If one of those bases applies, then section 39(5) requires the local authority to name a school or type of school that it considers to be ‘appropriate’ for the child or young person. What is ‘suitable’ and what is ‘appropriate’ will often be one and the same. In C v Buckinghamshire County Council & The Special Educational Needs Tribunal [1999] ELR 179 Thorpe LJ at 189 observed as follows:

… it is clear from s 324(4)(a) of the Education Act 1996 that the LEA has a duty to ensure that a child with special educational needs is placed at a school that is ‘appropriate’. It is not enough for the school to be merely adequate. To determine if the school is appropriate, an assessment must be made both of what it offers and what the child needs. Unless what the

school offers matches what the child needs, it is unlikely to be appropriate. The assessment of the child’s needs necessarily imports elements of a welfare judgment. If there are two schools offering facilities and standards that exceed the test of adequacy, then I would hope that ordinarily speaking the better would be judged appropriate, assuming no mismatch between specific facilities and specific needs. Parental preference obviously has a part to play in the assessment of what is appropriate. In a case where there appears to be parity of cost and parity of facilities, parental preference may be the decisive factor. But it would be wrong to elevate parental preference to the height that Mr Bowen appeared to contend for in his submissions. A bare preference might be ill-informed or capricious. In practice, parental preference may mean a fair opportunity to the parents to contend by evidence and argument for one school in preference to another.
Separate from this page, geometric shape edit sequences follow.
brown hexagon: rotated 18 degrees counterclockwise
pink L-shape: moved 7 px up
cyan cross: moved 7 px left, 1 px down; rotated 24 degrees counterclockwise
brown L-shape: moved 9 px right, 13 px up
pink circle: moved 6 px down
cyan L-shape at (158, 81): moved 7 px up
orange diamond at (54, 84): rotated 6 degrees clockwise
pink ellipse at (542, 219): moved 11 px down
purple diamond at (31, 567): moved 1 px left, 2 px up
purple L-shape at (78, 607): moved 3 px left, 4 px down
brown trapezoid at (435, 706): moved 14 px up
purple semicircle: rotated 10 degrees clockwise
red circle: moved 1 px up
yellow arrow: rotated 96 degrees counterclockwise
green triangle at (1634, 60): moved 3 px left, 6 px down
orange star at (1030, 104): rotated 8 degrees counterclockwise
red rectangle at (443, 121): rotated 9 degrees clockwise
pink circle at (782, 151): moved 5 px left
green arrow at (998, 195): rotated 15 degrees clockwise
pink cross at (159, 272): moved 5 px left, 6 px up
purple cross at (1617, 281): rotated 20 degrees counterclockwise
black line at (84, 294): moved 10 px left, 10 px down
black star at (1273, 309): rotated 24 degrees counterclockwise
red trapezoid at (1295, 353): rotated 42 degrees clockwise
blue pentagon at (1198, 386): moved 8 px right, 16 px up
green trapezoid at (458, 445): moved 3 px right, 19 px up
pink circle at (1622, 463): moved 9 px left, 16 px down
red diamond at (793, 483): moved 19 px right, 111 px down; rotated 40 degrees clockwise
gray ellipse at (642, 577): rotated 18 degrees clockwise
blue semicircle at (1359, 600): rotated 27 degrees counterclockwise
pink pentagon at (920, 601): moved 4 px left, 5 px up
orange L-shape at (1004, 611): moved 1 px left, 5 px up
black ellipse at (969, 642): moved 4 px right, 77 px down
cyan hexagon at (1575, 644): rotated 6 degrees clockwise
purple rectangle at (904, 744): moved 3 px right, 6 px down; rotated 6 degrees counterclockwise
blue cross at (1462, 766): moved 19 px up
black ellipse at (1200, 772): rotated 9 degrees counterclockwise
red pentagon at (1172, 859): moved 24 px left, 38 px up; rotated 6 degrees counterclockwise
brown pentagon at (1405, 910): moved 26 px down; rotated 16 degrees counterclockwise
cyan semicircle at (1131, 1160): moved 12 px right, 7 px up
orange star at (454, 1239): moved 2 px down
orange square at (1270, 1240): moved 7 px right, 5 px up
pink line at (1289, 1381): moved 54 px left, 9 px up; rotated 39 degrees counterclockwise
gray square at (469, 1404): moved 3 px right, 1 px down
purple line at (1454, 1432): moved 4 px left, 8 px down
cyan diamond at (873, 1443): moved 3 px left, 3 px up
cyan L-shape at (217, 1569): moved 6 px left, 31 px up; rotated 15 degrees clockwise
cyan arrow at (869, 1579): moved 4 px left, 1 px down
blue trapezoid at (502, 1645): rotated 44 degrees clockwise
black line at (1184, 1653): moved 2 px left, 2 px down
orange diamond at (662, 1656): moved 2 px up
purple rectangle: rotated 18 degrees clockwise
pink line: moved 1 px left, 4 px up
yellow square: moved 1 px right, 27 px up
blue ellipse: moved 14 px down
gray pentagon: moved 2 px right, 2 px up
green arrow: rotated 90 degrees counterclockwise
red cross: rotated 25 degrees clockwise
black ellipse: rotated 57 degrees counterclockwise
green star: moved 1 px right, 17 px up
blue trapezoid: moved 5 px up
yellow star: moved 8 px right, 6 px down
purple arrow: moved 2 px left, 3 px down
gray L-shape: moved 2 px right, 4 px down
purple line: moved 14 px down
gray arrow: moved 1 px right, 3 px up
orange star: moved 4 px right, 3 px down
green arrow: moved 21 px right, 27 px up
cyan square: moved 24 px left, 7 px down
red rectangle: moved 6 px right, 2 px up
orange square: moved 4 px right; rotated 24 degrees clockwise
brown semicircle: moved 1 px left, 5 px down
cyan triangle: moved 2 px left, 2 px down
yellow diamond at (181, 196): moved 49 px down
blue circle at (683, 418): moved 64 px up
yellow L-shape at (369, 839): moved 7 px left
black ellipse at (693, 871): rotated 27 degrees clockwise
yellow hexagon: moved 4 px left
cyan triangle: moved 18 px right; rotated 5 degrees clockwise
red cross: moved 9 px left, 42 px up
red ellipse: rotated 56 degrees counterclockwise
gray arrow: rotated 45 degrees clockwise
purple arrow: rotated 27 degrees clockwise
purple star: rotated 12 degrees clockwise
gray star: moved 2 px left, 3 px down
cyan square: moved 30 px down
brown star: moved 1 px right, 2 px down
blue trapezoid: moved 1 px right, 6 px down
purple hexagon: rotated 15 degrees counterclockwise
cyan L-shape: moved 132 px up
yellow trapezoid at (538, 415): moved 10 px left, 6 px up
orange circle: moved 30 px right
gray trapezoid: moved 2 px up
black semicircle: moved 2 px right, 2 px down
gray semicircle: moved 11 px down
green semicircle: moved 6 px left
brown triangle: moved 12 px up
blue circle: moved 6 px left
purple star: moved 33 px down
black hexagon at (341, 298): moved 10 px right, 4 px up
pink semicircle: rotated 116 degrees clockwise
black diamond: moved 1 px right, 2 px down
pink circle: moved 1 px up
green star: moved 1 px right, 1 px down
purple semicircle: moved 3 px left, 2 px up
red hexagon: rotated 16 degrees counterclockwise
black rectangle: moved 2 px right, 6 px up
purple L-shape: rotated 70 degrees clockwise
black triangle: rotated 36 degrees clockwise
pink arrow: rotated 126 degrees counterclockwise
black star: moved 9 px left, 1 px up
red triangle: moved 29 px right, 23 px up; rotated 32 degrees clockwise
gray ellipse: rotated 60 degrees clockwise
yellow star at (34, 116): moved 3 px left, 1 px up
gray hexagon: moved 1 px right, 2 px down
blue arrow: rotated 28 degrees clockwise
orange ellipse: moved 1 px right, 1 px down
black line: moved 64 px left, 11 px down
Therefore, preferences must be reasoned to enable the parent to demonstrate that they rest on a sound

foundation of accurate information and wise judgment.

12.

However, in R (an Academy Trust) v Medway Council [2019] EWHC 156 (Admin) Philip Mott QC (sitting as a Deputy High Court Judge) held at [94(ix)] that in principle a school could be ‘appropriate’ for the purposes of section 39(5) even though it was not ‘suitable’ for the purposes of section 93(3). One such situation, he observed in that case, is where the so-called ‘right to mainstream’ in section 33 of the CFA 2014 is engaged. The full passage from his judgment in that case is set out in the next section of this decision.